Among previous cigarette smokers with level 1 or 2 lung cancer, for example, 72% die at least in two years, in comparison to 93% of the never-smokers and 76% of individuals who would started the addiction a year or more before analysis.

Only 15% of cigarette smokers with level 4 disease die in two years, while 40% of never-smokers and 20% of previous cigarette smokers did.

After modifying the numbers for factors such as age, competition and chemo, the scientists determined that quitters were just as likely to die from the early-stage lung cancer as were present cigarette smokers.

But for lung cancer, individuals under 85 who had ceased cigarette smoking more than a year before their analysis live more time than present cigarette smokers. Forty-five-year-old previous cigarette smokers, for example, were 30% less likely to die from level 4 lung cancer within two years than were present cigarette smokers.

Smoking is the number one risk factor for developing lung cancer, and the individuals who stop are less likely to get it than present cigarette smokers.

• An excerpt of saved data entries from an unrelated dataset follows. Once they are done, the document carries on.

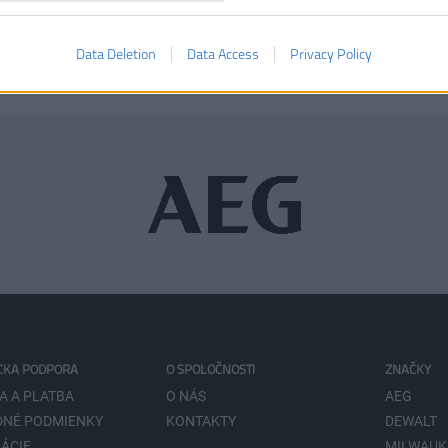
Ušetríte
KÚPIŤ
KÚPIŤ
49,00 €
Data Deletion
Data Access
Privacy Policy
CKA PODPORA
O SPOLOČNOSTI
ZNAČKY
A A PLATBA
O NÁS
AEG
NÉ PODMIENKY
KONTAKTY
DEWALT
ÁCIE
MILWAUK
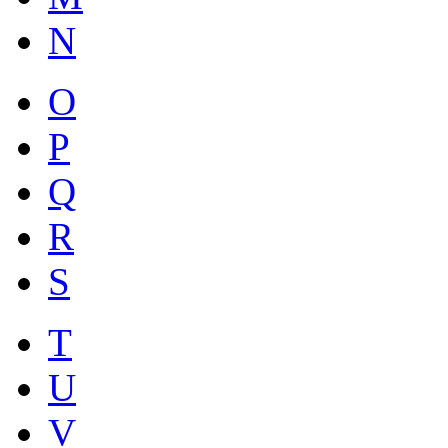
N
O
P
Q
R
S
T
U
V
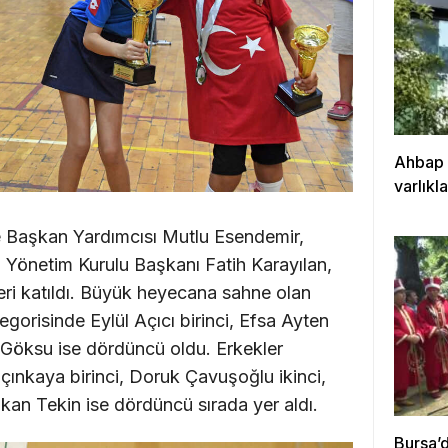
Ahbap 
varlıkl
 Başkan Yardımcısı Mutlu Esendemir,
Yönetim Kurulu Başkanı Fatih Karayılan,
eri katıldı. Büyük heyecana sahne olan
gorisinde Eylül Açıcı birinci, Efsa Ayten
ur Göksu ise dördüncü oldu. Erkekler
çınkaya birinci, Doruk Çavuşoğlu ikinci,
an Tekin ise dördüncü sırada yer aldı.
Bursa’d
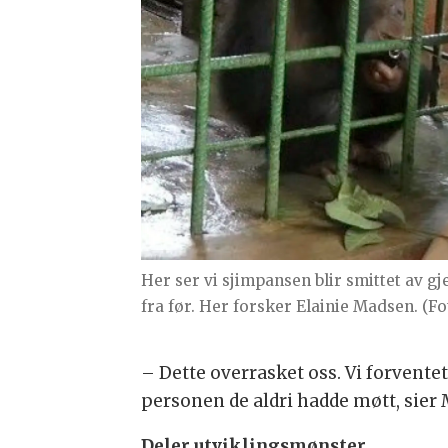
Her ser vi sjimpansen blir smittet av 
fra før. Her forsker Elainie Madsen. (F
– Dette overrasket oss. Vi forvente
personen de aldri hadde møtt, sier
Deler utviklingsmønster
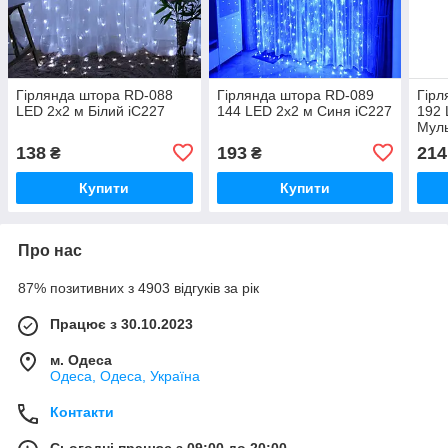
Гірлянда штора RD-088
Гірлянда штора RD-089
Гірл
LED 2х2 м Білий iC227
144 LED 2х2 м Синя iC227
192 
Муль
138
193
214
₴
₴
Купити
Купити
Про нас
87% позитивних з 4903 відгуків за рік
Працює з 30.10.2023
м. Одеса
Одеса, Одеса, Україна
Контакти
Сьогодні працює з 09:00 до 20:00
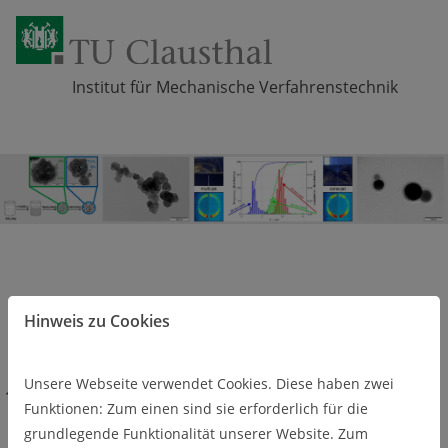
Institut für Mechanische Verfahrenstechnik
Zum Inhalt springen
Hinweis zu Cookies
Unsere Webseite verwendet Cookies. Diese haben zwei
Über uns
Ausstattung und Service
Funktionen: Zum einen sind sie erforderlich für die
Optical Particle Sizer – OPS (Fa. TSI)
grundlegende Funktionalität unserer Website. Zum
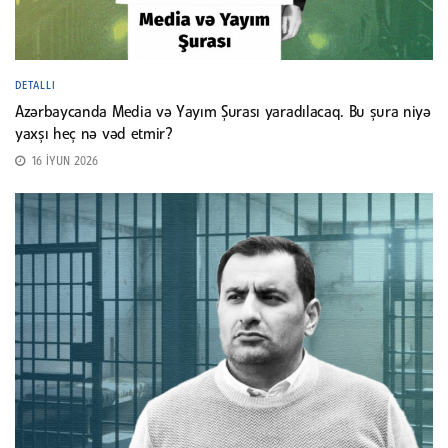
DETALLI
Azərbaycanda Media və Yayım Şurası yaradılacaq. Bu şura niyə
yaxşı heç nə vəd etmir?
16 İYUN 2026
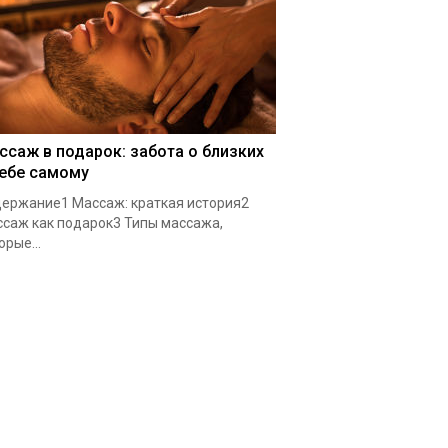
ссаж в подарок: забота о близких
себе самому
ержание1 Массаж: краткая история2
саж как подарок3 Типы массажа,
орые...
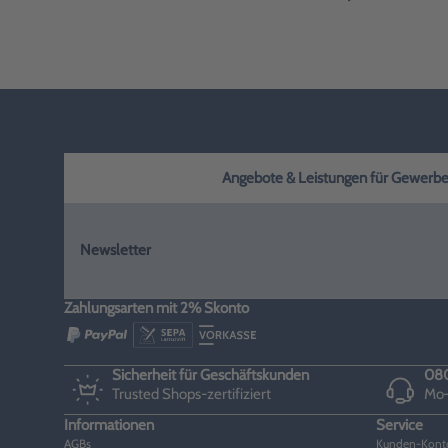
Angebote & Leistungen für Gewerbe, H
Newsletter
Zahlungsarten mit 2% Skonto
Sicherheit für Geschäftskunden
080
Trusted Shops-zertifiziert
Mo–
Informationen
Service
AGBs
Kunden-Kont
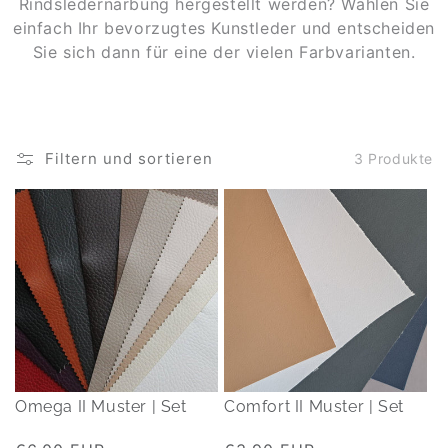
Rindsledernarbung hergestellt werden? Wählen Sie
einfach Ihr bevorzugtes Kunstleder und entscheiden
Sie sich dann für eine der vielen Farbvarianten.
Filtern und sortieren
3 Produkte
Omega II Muster | Set
Comfort II Muster | Set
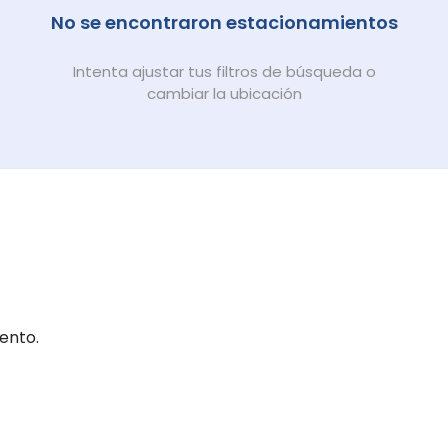
No se encontraron estacionamientos
Intenta ajustar tus filtros de búsqueda o
cambiar la ubicación
ento.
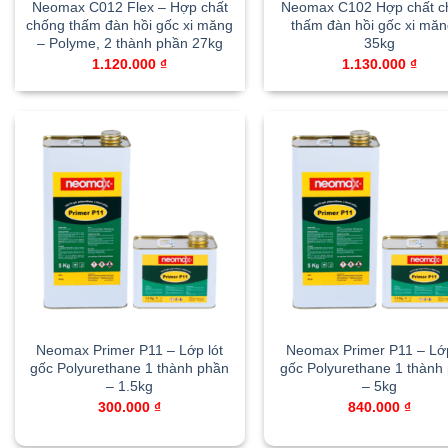
Neomax C012 Flex – Hợp chất
Neomax C102 Hợp chất c
chống thấm đàn hồi gốc xi măng
thấm đàn hồi gốc xi măn
– Polyme, 2 thành phần 27kg
35kg
1.120.000
₫
1.130.000
₫
Neomax Primer P11 – Lớp lót
Neomax Primer P11 – Lớp
gốc Polyurethane 1 thành phần
gốc Polyurethane 1 thành
– 1.5kg
– 5kg
300.000
₫
840.000
₫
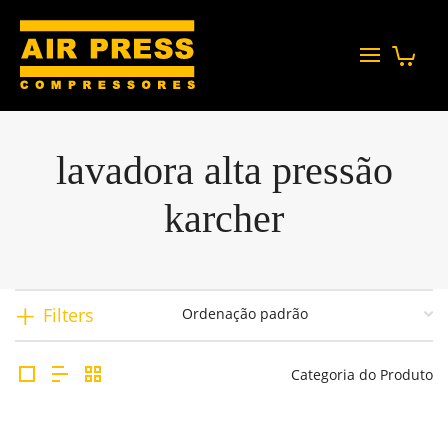
lavadora alta pressão
karcher
Filters
Categoria do Produto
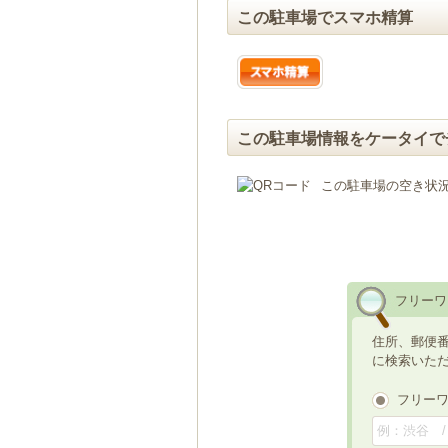
この駐車場でスマホ精算
この駐車場情報をケータイで
この駐車場の空き状
フリーワ
住所、郵便
に検索いた
フリー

It’s not obvious why cigarette smokers already clinically identified as having lung cancer stand up worse than non-smokers, Ferketich said.

“In general, never cigarette smokers are healthier individuals, so they tend to, in a lot of tests, have better results with disease than individuals who keep smoke,” she said. “Just the ongoing contact with smokers might make the disease progress more quickly in cigarette smokers in comparison to never-smokers who don’t have that visibility.”

Ferketich said it’s also possible that cigarette smoking could impact the chemistry of cancer, and perhaps previous cigarette smokers get cancers that never-smokers are less likely to develop. She added that it’s never too late to stop.